Yao spoke of how both the ERC and ERCo have worked on a method using both LIBS and AI to better analyze coal for power generation.
“With LIBS alone, we were only able to measure the elemental composition of the fuel. But, by using AI neural networks we were able to improve measurement accuracy and correlate elemental composition to other high order parameters such as calorific value and ash fusion temperature, for example.”
Dr. Romero noted that waste-to-energy produces have a need for accurate analysis of the waste materials in any given lot.
“There are standardized procedures for how a representative sample is arrived at and analyzed.
“The team’s innovative LIBS-Raman Spectroscopy, combined with AI, has the potential to significantly improve the accuracy of the analysis as well as the speed at which it occurs while facilitating the incorporation of this information into the bioenergy reactor process control.”
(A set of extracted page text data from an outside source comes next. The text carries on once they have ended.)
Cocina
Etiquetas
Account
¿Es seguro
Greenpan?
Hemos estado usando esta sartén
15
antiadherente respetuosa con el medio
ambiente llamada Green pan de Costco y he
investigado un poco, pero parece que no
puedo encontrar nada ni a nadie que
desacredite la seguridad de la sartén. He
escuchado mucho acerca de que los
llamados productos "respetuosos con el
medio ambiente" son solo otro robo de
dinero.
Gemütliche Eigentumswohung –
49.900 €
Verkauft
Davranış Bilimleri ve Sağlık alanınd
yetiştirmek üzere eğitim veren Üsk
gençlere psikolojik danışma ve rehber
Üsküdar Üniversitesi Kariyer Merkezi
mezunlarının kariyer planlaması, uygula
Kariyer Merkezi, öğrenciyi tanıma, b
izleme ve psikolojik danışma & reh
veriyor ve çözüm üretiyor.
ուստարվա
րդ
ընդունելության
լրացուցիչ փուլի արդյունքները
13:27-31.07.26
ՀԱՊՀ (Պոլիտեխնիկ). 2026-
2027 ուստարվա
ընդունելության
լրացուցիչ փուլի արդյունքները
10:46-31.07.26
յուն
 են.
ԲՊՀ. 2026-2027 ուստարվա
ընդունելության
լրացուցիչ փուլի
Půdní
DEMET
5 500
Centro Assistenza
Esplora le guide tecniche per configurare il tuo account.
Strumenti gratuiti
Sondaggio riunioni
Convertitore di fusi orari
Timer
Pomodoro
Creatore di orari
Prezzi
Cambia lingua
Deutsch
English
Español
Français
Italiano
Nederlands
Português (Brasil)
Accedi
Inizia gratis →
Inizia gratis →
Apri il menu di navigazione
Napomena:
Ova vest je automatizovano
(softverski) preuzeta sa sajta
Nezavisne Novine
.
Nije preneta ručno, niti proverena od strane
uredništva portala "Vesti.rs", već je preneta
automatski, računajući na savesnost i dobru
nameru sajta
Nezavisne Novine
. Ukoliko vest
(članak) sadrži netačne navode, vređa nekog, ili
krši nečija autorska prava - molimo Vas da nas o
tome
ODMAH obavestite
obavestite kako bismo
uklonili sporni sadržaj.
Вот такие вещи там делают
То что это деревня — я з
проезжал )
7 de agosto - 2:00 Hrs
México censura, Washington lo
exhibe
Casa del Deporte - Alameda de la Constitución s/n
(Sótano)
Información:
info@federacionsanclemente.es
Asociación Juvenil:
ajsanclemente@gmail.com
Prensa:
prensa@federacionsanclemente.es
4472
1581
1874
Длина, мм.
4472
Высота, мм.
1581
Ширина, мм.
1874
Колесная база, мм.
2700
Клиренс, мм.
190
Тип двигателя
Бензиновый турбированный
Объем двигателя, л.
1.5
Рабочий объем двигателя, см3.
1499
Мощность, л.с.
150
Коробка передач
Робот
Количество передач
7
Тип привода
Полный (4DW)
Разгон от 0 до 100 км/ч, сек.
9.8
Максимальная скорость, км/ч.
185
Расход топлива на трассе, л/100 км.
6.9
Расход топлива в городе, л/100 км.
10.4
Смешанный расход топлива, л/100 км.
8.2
I had a short email chat with Yao, who shared that the ERC’s multi-discipline research arena included Traditional and Renewable Power Generations. The ERC aims to solve national and global energy and energy-related problems. The team does this by collaborating with all levels of governmental agencies, energy businesses, technology developers, and suppliers as well as the research community and academic institutions.
He also shared some more details on exactly what the project will develop. This project will develop a new optical technique that will enable rapid detection and analysts of MSW streams and the research team focused on the following five primary objectives:
- Research optical techniques for online MSW detection and quantification.
- Develop Artificial Intelligence (AI) algorithms for system data processing.
- Design an integrated prototype and associated AI software.
- Install and demonstrate prototype at an MSW plant with an industrial environment typical of MSW processing facilities.
- Evaluate prototype performance in terms of meeting Department of Energy’s (DOE’s) project metrics.